TASK BRIEF >>
Somewhere below is a line with "Apres cela, si" and, later, a line with "ciudad que empieza a reemplazar a Añelo"; repeat those two lines and all the lines between them, exactly as they are.

RECORDS SHOWN >>

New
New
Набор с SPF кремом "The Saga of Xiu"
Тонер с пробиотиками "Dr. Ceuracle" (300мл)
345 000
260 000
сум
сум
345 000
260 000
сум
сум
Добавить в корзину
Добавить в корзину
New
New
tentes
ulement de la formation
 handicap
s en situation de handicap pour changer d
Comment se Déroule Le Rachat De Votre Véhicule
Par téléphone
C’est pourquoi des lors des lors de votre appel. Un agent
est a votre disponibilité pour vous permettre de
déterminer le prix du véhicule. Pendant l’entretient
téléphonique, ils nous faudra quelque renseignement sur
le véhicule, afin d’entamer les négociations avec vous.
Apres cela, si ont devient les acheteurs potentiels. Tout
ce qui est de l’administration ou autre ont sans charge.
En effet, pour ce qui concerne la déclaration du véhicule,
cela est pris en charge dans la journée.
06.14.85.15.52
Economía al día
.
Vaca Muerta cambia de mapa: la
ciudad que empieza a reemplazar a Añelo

* * *

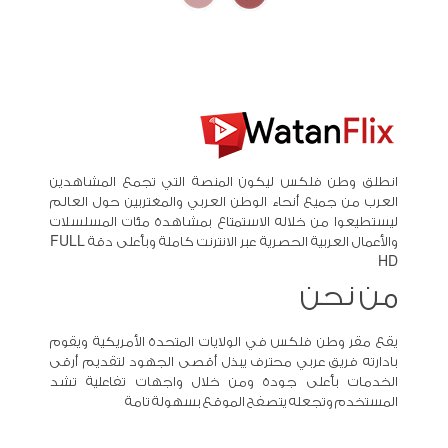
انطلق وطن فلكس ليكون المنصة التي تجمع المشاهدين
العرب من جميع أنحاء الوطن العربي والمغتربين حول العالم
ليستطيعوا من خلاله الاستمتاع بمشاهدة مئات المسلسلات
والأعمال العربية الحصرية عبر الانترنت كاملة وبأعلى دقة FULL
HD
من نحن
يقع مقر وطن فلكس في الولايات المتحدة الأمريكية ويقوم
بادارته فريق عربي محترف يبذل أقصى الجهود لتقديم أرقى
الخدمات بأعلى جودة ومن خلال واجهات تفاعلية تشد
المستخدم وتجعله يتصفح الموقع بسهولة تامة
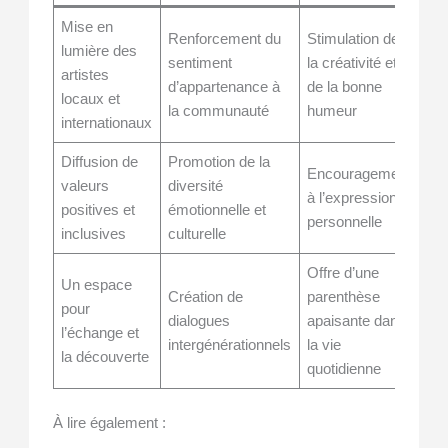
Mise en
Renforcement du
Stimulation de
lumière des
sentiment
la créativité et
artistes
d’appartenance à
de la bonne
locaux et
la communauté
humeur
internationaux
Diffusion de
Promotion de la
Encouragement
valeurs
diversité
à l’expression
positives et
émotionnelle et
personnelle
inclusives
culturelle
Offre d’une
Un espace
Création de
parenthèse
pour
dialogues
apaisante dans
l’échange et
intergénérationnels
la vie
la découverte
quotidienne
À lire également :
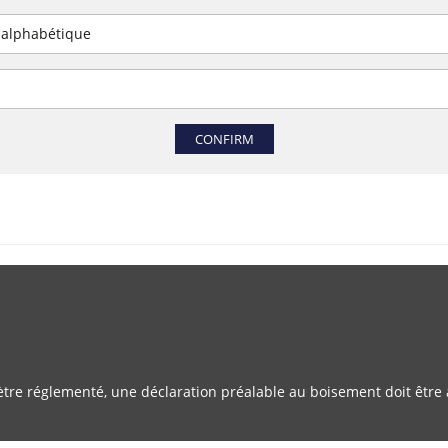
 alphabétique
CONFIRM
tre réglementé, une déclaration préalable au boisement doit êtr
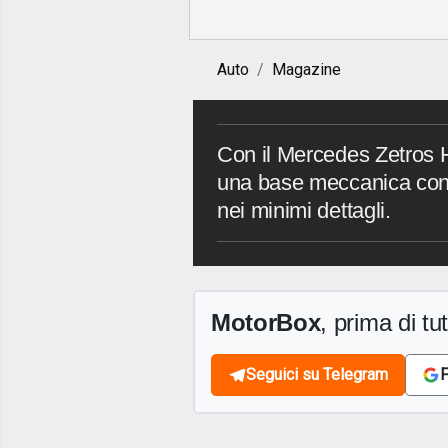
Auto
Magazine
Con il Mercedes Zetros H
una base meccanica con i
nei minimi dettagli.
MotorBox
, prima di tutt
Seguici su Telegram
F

---

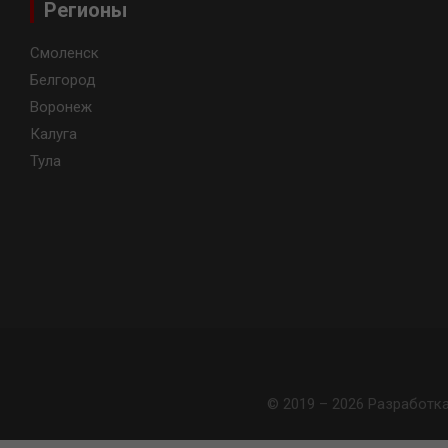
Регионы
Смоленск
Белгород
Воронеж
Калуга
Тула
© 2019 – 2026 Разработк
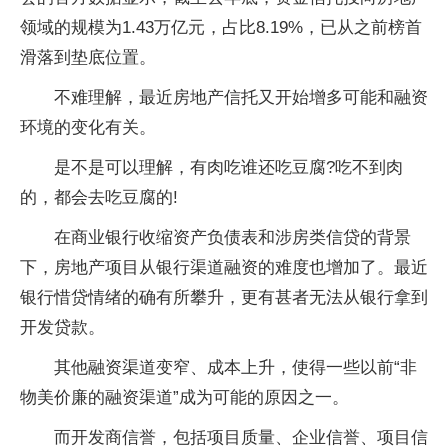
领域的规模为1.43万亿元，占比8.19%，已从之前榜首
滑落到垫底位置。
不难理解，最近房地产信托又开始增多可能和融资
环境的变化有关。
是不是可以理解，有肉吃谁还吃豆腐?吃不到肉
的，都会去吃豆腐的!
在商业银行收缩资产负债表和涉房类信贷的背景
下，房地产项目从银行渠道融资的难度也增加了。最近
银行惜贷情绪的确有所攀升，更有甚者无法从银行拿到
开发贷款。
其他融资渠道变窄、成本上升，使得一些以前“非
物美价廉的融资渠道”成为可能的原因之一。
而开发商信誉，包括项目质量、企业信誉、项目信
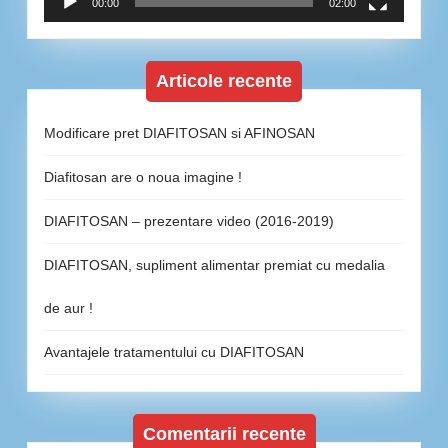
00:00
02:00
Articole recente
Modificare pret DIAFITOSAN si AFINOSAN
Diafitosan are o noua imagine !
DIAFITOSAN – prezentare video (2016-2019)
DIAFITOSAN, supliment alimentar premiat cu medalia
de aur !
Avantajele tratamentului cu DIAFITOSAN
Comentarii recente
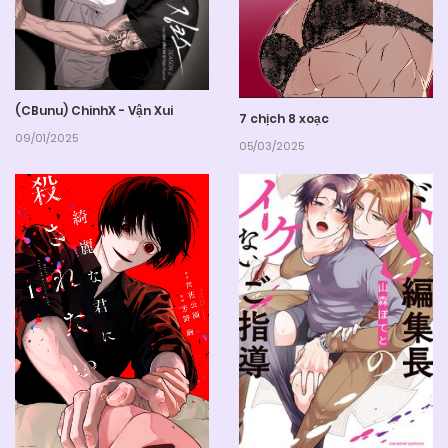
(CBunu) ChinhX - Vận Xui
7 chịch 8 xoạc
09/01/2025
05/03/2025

EXERCISE RESPONSE >>
Apres cela, si ont devient les acheteurs potentiels. Tout
ce qui est de l’administration ou autre ont sans charge.
En effet, pour ce qui concerne la déclaration du véhicule,
cela est pris en charge dans la journée.
06.14.85.15.52
Economía al día
.
Vaca Muerta cambia de mapa: la
ciudad que empieza a reemplazar a Añelo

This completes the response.